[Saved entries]
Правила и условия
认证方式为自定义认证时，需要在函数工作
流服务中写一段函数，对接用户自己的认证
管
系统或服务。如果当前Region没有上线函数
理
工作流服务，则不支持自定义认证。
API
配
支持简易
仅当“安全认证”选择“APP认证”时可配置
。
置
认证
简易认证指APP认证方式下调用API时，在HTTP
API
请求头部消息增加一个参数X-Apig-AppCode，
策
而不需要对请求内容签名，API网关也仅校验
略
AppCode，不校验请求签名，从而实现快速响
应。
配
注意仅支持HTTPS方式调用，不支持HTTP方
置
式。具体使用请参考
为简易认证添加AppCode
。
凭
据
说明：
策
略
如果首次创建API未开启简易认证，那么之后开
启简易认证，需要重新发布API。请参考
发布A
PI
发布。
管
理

* _Your task_:
All entries given above should be transcribed exactly, with none omitted.

* _Your solution_:
Правила и условия
认证方式为自定义认证时，需要在函数工作
流服务中写一段函数，对接用户自己的认证
管
系统或服务。如果当前Region没有上线函数
理
工作流服务，则不支持自定义认证。
API
配
支持简易
仅当“安全认证”选择“APP认证”时可配置
。
置
认证
简易认证指APP认证方式下调用API时，在HTTP
API
请求头部消息增加一个参数X-Apig-AppCode，
策
而不需要对请求内容签名，API网关也仅校验
略
AppCode，不校验请求签名，从而实现快速响
应。
配
注意仅支持HTTPS方式调用，不支持HTTP方
置
式。具体使用请参考
为简易认证添加AppCode
。
凭
据
说明：
策
略
如果首次创建API未开启简易认证，那么之后开
启简易认证，需要重新发布API。请参考
发布A
PI
发布。
管
理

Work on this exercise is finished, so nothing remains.